Dedicated Server / VPS

  1. Make sure you don't have "optimizations" enabled, sysctl/kernel tuning. Bring to default
  2. Make sure you are not using a lot of bandwidth while testing (ie. vnstat, bwm-ng)
  3. Make sure you don't have heavy tasks running

Write it down; Take notes; Proper Reports

Collect your data, yes, that means opening notepad! (or kate, or gedit! your favorite text editor)

After all tests are done, you may now format it and make the support request. Make certain the formatting is easy to read, and on top is the highlights of testing. Synopsis of 1-3 short sentences is important, so whoever reads your report knows exactly what to look for immediately.

No one will read your incomprehensive messy text and try to decipher what is what. No one wants to open random images without a reason, and especially no one will open random links to random sites.

Sometimes screenshots can be easier (ie. WinMTR), so feel free to save them, but do not expect anyone looks at them over the text data.

Testing Processes

Process changes depending upon what you are experiencing, here are some common ways.

Generic throughput issues consistently; No specific target / Multiple Targets

  1. Make sure your server is not already at high network utilization
  2. Repeat tests multiple times, at multiple times of the day; Determine if time of the day affects this.
  3. Do at least several types of tests (Yabs.sh alone is not sufficient, and will be ignored)
  4. Do network-speed.xyz and iperf3 tests
  5. Determine if this is an actual issue; Getting "Only" 900Mbps on 1Gbps link is not issue. 1 Specific Network being slow for 30minutes, is not an issue. High Latency links not getting single thread 75%+ of link speed are not an issue.
  6. Supply your IP with iperf3 server running when opening a support request with your provider

Throughput speed jitter; Specific target

This is when speeds are fine, but all of sudden speeds plummet and then slowly ramps up. This is when a TCP retransmit event has happened, or even packet loss. Goal is to determine if there is Jitter and/or packet loss, and is it widespread or just single target. MTR can show also route flapping.

  1. Do MTR Both ways, while the issue is happening
  2. If issue intermittent; Do MTR Both ways also while it's not happening.
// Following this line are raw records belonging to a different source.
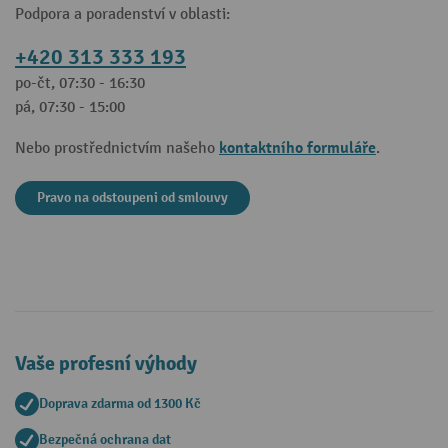
Podpora a poradenství v oblasti:
+420 313 333 193
po-čt, 07:30 - 16:30
pá, 07:30 - 15:00
kontaktního formuláře
Nebo prostřednictvím našeho
.
Pravo na odstoupeni od smlouvy
Vaše profesní výhody
Doprava zdarma od 1300 Kč
Bezpečná ochrana dat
Mark down times of the day
  3. Do throughput testing from the server via network-speed.xyz _while_ happening and _while not happening_.

Connections drop randomly

We are looking for periods of heavy packet loss here, or total loss of connectivity.
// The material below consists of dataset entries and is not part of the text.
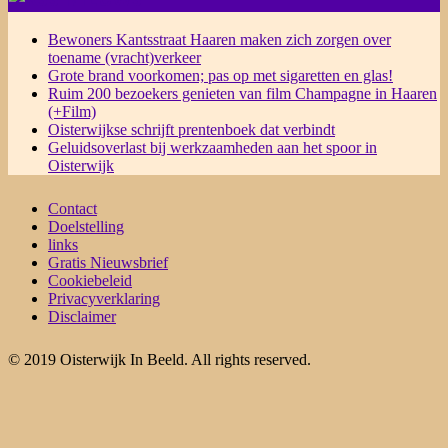
Bewoners Kantsstraat Haaren maken zich zorgen over
toename (vracht)verkeer
Grote brand voorkomen; pas op met sigaretten en glas!
Ruim 200 bezoekers genieten van film Champagne in Haaren
(+Film)
Oisterwijkse schrijft prentenboek dat verbindt
Geluidsoverlast bij werkzaamheden aan het spoor in
Oisterwijk
Contact
Doelstelling
links
Gratis Nieuwsbrief
Cookiebeleid
Privacyverklaring
Disclaimer
© 2019 Oisterwijk In Beeld. All rights reserved.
  1. Run MTR and/or ping against the target consistently, preferrably both ways.
  2. Ping the gateway (these regularly have packet loss, but if it doesn't is an indicator that connection _to_ gateway works)
  3. Try to measure how long connection is dropping.
  4. If this is a server with Pulsed Media, request support to check your server ip latency & packet loss graphs (smokeping).

No Connection At All (100% Packet Loss)

Server has probably crashed, 100% packet loss for 15+ mins alone is more than sufficient for opening a ticket, no further data needed.